With medical insurance premiums climbing throughout New York, some lawmakers are as soon as once more pitching a well-known “solution” — scrap personal protection and put the state accountable for everybody’s well being care.
Greater than 30 members of the state Senate are beating the drum for the New York Well being Act, which might drive each resident right into a single, government-run well being plan. The measure is at present sitting with the Senate Well being Committee.
It’s a sweeping promise. It’s additionally a fiscal and medical gamble that New York can’t afford.
The invoice has floated round Albany for greater than three a long time. Former Meeting Member Richard Gottfried is its legislative godfather. Now retired, Gottfried and several other allies are as soon as once more insisting — this time within the pages of an educational journal — that single-payer is the “only sensible and realistic” possibility.
Sensible? Hardly.
A 2018 RAND Company evaluation of an earlier model of the New York Well being Act discovered that it might require $210 billion in new taxes — in 2031 alone. That’s greater than the state at present collects in whole tax income.

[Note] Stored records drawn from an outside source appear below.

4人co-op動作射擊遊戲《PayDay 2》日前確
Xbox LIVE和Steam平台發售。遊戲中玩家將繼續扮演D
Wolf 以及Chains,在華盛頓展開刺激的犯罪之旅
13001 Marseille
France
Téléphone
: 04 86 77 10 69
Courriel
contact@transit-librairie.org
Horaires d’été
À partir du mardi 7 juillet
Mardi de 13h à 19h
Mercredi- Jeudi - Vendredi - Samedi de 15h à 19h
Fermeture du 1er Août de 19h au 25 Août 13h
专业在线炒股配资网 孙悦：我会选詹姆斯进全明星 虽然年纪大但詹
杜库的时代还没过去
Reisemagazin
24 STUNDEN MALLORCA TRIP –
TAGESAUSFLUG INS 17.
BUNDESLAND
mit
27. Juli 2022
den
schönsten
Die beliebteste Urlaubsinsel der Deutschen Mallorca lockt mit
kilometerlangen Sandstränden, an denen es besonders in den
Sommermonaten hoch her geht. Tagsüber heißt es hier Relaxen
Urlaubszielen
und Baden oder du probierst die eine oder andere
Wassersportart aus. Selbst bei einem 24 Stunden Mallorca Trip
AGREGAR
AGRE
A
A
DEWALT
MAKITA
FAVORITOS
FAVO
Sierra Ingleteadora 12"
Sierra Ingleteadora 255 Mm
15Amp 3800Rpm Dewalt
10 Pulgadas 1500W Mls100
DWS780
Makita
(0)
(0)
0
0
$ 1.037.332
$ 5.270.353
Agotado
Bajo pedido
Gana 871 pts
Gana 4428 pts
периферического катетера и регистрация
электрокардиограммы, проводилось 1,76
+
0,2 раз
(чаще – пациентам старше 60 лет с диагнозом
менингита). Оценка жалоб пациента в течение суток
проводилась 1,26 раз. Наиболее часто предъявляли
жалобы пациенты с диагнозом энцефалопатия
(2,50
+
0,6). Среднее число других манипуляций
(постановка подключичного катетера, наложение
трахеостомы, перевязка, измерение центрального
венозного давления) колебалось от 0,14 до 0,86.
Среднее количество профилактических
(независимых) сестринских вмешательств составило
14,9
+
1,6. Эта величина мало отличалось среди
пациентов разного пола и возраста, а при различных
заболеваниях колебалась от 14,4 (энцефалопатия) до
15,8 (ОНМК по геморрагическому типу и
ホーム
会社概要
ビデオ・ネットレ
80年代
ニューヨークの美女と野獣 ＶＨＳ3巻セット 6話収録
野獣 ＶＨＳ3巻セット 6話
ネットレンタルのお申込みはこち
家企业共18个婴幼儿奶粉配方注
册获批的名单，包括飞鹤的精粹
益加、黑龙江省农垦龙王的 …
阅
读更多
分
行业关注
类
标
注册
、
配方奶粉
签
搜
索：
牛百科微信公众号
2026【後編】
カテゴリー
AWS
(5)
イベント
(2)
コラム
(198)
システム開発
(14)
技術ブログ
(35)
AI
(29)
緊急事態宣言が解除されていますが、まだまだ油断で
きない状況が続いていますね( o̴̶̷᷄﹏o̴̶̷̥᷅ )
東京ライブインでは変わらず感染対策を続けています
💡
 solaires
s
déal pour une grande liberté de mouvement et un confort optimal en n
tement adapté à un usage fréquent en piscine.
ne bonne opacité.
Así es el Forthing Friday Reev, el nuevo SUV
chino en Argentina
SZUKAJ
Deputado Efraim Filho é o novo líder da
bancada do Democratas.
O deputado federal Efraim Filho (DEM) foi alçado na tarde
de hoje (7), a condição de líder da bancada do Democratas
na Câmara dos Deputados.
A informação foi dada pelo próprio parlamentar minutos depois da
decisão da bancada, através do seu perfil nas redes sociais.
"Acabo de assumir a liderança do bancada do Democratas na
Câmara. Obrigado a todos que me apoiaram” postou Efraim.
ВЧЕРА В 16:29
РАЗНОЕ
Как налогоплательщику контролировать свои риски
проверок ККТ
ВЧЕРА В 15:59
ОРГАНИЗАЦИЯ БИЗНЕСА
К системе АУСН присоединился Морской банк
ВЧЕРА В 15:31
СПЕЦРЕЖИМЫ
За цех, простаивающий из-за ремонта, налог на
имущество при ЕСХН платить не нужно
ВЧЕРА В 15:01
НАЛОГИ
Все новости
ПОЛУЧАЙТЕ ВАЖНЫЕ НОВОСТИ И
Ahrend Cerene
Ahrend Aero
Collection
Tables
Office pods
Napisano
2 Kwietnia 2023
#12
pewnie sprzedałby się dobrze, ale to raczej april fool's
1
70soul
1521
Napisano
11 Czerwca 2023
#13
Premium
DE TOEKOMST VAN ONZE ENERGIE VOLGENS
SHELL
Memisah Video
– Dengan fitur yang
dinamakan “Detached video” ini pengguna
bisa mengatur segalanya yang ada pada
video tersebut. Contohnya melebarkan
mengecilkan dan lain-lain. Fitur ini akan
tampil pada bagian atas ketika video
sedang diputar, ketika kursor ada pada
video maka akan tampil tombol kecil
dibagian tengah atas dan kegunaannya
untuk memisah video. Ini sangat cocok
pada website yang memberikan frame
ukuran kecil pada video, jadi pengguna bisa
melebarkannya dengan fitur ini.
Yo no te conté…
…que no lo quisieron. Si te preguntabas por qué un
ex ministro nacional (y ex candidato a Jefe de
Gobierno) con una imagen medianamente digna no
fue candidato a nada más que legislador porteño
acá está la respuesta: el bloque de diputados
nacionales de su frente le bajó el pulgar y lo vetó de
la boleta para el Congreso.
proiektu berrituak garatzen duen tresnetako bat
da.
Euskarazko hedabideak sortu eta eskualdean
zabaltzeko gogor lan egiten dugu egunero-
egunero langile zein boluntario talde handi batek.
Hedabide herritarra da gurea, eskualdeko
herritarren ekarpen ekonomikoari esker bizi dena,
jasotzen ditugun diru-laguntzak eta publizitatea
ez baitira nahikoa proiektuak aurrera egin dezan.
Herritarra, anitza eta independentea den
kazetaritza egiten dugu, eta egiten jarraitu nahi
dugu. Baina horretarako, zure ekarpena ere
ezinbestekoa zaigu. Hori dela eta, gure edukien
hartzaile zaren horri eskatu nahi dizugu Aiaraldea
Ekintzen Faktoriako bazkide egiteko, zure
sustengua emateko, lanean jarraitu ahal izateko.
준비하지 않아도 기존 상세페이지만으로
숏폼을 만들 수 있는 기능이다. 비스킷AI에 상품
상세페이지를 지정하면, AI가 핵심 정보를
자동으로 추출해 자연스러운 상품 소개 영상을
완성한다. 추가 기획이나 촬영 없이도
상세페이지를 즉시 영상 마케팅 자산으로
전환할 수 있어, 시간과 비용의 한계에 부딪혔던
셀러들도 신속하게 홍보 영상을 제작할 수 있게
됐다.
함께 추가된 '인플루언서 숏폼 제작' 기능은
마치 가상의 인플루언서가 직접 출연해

Working-class New Yorkers wouldn’t be spared. RAND projected that these incomes lower than $27,500 must pay a brand new 6.7% payroll tax. Center-income of us would face a brand new 13.4% payroll tax — on high of what they already pay.
Excessive earners, who already shoulder a disproportionate share of New York’s tax invoice, would take the largest hit. These making greater than $141,200 yearly would face a brand new payroll tax of 20% by 2031. And so they’d face new taxes on nonwage revenue approaching 18.7%.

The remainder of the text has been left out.